Convergence in probability for a sequence of random variable

convergence-divergencecovarianceprobability

I'm currently stuck on the following problem which involves proving the convergence in probability for a sequence of independent random variables.
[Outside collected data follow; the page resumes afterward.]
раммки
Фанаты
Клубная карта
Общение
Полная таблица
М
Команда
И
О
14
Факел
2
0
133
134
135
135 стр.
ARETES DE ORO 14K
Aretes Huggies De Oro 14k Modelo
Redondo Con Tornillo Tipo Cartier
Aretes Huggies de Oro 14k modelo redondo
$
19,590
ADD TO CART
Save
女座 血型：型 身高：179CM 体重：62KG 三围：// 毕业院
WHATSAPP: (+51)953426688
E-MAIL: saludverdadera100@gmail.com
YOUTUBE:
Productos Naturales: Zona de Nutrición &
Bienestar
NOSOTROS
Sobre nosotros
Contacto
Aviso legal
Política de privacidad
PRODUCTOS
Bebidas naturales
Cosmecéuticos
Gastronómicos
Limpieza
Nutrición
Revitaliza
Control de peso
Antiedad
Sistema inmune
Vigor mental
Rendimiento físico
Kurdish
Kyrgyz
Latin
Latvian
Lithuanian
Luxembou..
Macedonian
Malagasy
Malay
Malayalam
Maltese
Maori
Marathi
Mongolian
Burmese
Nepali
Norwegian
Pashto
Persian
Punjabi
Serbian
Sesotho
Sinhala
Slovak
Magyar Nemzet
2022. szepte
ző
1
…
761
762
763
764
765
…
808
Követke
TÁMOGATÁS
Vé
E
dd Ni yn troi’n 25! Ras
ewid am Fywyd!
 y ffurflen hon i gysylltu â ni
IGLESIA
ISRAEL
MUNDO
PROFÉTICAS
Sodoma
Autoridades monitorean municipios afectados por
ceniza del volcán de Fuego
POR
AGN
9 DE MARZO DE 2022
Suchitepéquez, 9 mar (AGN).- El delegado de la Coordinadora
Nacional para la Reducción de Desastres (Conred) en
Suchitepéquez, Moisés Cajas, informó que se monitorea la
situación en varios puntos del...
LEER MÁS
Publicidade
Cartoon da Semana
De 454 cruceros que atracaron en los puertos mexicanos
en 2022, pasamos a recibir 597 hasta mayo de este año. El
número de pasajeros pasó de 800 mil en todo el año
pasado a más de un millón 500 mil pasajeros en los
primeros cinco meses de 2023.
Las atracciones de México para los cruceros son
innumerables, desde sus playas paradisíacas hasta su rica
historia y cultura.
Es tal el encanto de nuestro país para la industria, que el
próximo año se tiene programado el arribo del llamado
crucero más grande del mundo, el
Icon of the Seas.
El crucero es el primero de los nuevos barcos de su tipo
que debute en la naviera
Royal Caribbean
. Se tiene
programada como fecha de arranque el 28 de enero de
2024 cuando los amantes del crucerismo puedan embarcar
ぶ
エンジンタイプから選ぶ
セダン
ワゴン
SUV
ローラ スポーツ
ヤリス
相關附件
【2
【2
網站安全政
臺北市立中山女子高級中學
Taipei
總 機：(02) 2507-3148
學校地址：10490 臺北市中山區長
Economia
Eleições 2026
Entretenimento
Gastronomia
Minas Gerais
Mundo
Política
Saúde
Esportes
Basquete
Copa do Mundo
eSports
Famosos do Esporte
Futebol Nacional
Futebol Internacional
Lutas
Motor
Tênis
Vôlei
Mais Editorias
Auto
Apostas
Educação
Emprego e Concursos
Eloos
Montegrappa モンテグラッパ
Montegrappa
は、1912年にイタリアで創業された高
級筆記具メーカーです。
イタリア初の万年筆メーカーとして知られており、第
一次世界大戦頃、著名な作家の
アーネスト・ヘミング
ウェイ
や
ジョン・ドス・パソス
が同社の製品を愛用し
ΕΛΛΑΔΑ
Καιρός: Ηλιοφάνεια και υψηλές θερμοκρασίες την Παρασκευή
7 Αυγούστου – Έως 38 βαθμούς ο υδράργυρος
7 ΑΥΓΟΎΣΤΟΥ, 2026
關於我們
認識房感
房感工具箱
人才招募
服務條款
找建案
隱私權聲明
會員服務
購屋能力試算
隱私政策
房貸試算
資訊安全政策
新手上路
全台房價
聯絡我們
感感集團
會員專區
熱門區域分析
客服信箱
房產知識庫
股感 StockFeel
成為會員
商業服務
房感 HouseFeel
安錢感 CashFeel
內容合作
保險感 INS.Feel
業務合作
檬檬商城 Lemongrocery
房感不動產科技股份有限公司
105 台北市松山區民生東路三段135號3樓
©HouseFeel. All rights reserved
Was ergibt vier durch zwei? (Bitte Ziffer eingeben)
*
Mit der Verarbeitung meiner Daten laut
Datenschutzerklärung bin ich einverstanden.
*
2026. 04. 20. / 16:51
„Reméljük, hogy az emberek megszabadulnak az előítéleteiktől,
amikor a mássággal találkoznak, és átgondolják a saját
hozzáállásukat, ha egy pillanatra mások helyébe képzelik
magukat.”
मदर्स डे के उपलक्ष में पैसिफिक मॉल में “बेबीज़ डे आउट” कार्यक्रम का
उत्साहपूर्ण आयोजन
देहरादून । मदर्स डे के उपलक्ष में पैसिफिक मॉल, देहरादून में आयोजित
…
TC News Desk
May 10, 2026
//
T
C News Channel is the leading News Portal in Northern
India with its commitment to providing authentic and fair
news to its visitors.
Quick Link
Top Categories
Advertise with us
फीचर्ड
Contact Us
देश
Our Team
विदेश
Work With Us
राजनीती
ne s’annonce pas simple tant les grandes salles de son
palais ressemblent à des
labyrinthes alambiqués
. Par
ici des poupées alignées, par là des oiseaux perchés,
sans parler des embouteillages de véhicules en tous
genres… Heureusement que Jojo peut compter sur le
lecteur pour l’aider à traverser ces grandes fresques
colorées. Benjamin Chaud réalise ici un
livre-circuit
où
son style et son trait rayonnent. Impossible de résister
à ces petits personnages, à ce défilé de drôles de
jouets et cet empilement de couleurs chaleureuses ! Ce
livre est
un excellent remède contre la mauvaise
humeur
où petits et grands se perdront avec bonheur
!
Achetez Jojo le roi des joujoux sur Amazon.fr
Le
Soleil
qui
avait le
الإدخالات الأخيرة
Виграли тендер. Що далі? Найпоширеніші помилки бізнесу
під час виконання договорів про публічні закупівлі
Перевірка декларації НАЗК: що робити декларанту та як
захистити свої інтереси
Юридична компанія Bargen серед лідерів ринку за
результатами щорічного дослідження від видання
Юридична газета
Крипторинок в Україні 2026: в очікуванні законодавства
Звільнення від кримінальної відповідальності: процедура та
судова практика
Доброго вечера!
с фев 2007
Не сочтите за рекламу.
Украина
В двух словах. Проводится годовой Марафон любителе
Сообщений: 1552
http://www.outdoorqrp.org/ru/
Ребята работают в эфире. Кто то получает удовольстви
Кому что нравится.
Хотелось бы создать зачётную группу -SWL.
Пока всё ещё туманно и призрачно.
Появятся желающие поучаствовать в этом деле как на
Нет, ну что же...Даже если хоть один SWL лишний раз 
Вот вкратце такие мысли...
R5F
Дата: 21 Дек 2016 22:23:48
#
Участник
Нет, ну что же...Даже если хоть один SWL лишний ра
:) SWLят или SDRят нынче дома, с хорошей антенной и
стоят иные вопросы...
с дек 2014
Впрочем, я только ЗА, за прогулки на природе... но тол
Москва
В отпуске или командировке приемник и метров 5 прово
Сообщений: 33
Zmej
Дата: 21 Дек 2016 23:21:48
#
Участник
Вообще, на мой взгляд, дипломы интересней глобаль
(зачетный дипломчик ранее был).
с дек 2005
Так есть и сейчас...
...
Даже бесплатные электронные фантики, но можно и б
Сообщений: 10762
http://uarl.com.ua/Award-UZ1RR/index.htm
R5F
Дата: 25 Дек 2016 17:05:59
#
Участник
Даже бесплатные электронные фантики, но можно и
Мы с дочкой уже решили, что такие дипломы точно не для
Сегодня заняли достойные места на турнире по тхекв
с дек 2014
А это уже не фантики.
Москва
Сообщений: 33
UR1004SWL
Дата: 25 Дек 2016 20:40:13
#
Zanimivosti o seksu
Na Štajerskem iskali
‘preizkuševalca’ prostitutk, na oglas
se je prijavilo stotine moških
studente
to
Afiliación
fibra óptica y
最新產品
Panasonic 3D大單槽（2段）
Here's the full statement:

Let $X_1, X_2, X_3,\dots$ be a sequence of independent random variables such that $\mathbb E[X_i]=\mu$ for all $i$ and exist a constant $L$ satisfying $0\lt L\lt\infty$ such that $\mathbb V[X_i]\lt L$ for all $i$. Show that $n^{-1}\sum\limits_{i=1}^nX_kX_{k+1} \to \mu^2, \text{
in probability for $n\ge1$ }$

My attempt: Let $Y_n$= ${n^{-1}\sum\limits_{i=1}^nX_kX_{k+1}}$,

$P \left( \left | {Y_n-\mu } \right | \ge \epsilon \right) \le \frac{Var \left(Y_n \right )}{\epsilon^2}$

$\mathbb V[Y_n]= \mathbb V[{n^{-1}\sum\limits_{i=1}^nX_kX_{k+1}}]$=$n^-2
\{{\sum\limits_{k=1}^n\mathbb V[X_kX_{k+1}]}+2({\sum\limits_{1\le i\le j\le n}Cov(X_iX_{i+1}, X_jX_{j+1})}$
}

I don't know how to proceed any further than that. I appreciate any help. Thank you in advance.

Best Answer

$X_iX_{i+1}$ and $X_jX_{j+1}$ are independent if $|i-j|>1$, so their covariance is zero if $|i-j|>1$. There are only $O(n)$ non-zero terms in the covariance sum, so dividing it by $n^2$ gives an $O(n^{-1})$ contribution.